Exercise directions. Show all lines from the data that include the word "vannes".

::::::

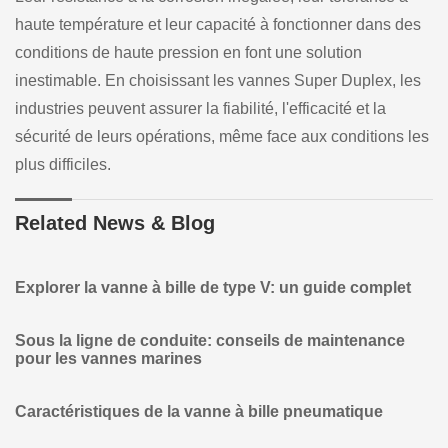
haute température et leur capacité à fonctionner dans des
conditions de haute pression en font une solution
inestimable. En choisissant les vannes Super Duplex, les
industries peuvent assurer la fiabilité, l'efficacité et la
sécurité de leurs opérations, même face aux conditions les
plus difficiles.
Related News & Blog
Explorer la vanne à bille de type V: un guide complet
Sous la ligne de conduite: conseils de maintenance
pour les vannes marines
Caractéristiques de la vanne à bille pneumatique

::::::

Answer space.
inestimable. En choisissant les vannes Super Duplex, les
pour les vannes marines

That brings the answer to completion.